▶ _Assigned task_: All entries are to be retyped without alteration.

▶ _Given data_:

= = = = = = =

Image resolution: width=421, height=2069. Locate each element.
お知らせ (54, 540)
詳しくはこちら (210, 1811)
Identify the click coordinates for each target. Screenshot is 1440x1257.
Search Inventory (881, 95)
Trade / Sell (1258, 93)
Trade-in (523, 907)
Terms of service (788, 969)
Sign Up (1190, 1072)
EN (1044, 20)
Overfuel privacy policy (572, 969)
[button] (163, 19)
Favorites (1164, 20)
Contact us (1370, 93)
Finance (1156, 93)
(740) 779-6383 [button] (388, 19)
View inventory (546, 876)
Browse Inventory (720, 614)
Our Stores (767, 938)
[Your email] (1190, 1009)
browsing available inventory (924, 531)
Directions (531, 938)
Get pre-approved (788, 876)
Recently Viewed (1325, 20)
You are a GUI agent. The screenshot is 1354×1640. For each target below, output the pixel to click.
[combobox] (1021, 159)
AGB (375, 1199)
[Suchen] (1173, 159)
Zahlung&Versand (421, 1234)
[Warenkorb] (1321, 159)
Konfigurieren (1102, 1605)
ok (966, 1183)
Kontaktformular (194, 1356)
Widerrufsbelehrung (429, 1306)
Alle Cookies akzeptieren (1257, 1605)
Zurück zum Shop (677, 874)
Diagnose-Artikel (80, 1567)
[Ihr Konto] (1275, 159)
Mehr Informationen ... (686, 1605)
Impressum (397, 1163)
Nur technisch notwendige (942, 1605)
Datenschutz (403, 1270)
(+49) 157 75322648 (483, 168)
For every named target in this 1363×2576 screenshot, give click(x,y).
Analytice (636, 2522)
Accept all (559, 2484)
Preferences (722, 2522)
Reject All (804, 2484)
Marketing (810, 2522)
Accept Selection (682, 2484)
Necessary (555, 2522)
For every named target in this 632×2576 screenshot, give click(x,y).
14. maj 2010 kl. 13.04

= = = = = = =

▶ _Solution_:
Image resolution: width=421, height=2069. Locate each element.
お知らせ (54, 540)
詳しくはこちら (210, 1811)
Identify the click coordinates for each target. Screenshot is 1440x1257.
Search Inventory (881, 95)
Trade / Sell (1258, 93)
Trade-in (523, 907)
Terms of service (788, 969)
Sign Up (1190, 1072)
EN (1044, 20)
Overfuel privacy policy (572, 969)
[button] (163, 19)
Favorites (1164, 20)
Contact us (1370, 93)
Finance (1156, 93)
(740) 779-6383 [button] (388, 19)
View inventory (546, 876)
Browse Inventory (720, 614)
Our Stores (767, 938)
[Your email] (1190, 1009)
browsing available inventory (924, 531)
Directions (531, 938)
Get pre-approved (788, 876)
Recently Viewed (1325, 20)
You are a GUI agent. The screenshot is 1354×1640. For each target below, output the pixel to click.
[combobox] (1021, 159)
AGB (375, 1199)
[Suchen] (1173, 159)
Zahlung&Versand (421, 1234)
[Warenkorb] (1321, 159)
Konfigurieren (1102, 1605)
ok (966, 1183)
Kontaktformular (194, 1356)
Widerrufsbelehrung (429, 1306)
Alle Cookies akzeptieren (1257, 1605)
Zurück zum Shop (677, 874)
Diagnose-Artikel (80, 1567)
[Ihr Konto] (1275, 159)
Mehr Informationen ... (686, 1605)
Impressum (397, 1163)
Nur technisch notwendige (942, 1605)
Datenschutz (403, 1270)
(+49) 157 75322648 (483, 168)
For every named target in this 1363×2576 screenshot, give click(x,y).
Analytice (636, 2522)
Accept all (559, 2484)
Preferences (722, 2522)
Reject All (804, 2484)
Marketing (810, 2522)
Accept Selection (682, 2484)
Necessary (555, 2522)
For every named target in this 632×2576 screenshot, give click(x,y).
14. maj 2010 kl. 13.04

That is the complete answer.